Affabulatrice e visionaria. In fondo, un modo diverso per dire cos’è l’essere politici. Alla sua morte, il 25 maggio del 1993, su queste colonne fu messo l’accento sulla battaglia anti-nucleare. Nella dichiarazione di voto che fece alla Camera nell’agosto del 1987 a favore del referendum contro le centrali nucleari parlò a nome degli ambientalisti. Che – disse, con toni da vera narratrice – «si sono sempre sentiti dire che, se non si costruissero altre centrali nucleari, dovremmo passare le serate d’inverno nel calore animale delle stalle, a lume di candela, raccontandoci a voce le storie dei reali di Francia». La lezione di Chernobyl, il rifiuto del cinismo, la lungimiranza, la coscienza del limite. In un articolo scritto per l’Unità in quello stesso anno, dal titolo eloquente «Sempre più radioattivi», spiegava con il nitore della divulgatrice d’eccezione i rischi della contaminazione nella catena alimentare.
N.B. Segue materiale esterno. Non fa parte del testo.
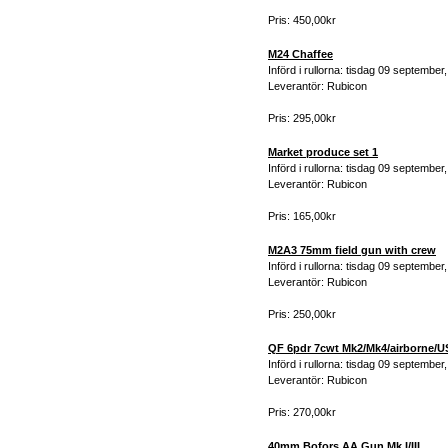
Pris: 450,00kr
M24 Chaffee
Införd i rullorna: tisdag 09 september
Leverantör: Rubicon
Pris: 295,00kr
Market produce set 1
Införd i rullorna: tisdag 09 september
Leverantör: Rubicon
Pris: 165,00kr
M2A3 75mm field gun with crew
Införd i rullorna: tisdag 09 september
Leverantör: Rubicon
Pris: 250,00kr
QF 6pdr 7cwt Mk2/Mk4/airborne/
Införd i rullorna: tisdag 09 september
Leverantör: Rubicon
Pris: 270,00kr
40mm Bofors AA Gun Mk I/III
E qualche anno dopo, allargando la prospettiva, metteva in guardia dal rischio che comporta «continuarsi a muovere nell’ideologia della crescita continua, e del continuo aumento della produttività del lavoro, ottenuta sempre a prezzo dell’accelerazione del degrado entropico, e di una crescente patologia dei rapporti interumani». Titolo? «Anche la ricchezza della natura ha un limite». Come quel ragazzino brianzolo a cui dava voce nel romanzo del ’78, Laura Conti non smetteva di farsi domande, di cercare la strada giusta nel bosco delle verità di comodo, delle verità parziali e contraddittorie. E soprattutto – come il suo personaggio – non fingeva mai di non sapere.


(Robinson – La Repubblica, 20 marzo 2021)


Nota della redazione: ricordiamo anche la recente biografia di Laura Conti scritta da Valeria Fieramonte, La via di Laura Conti. Ecologia, politica e cultura a servizio della democrazia, Enciclopedia delle Donne 2021, p. 336, € 19.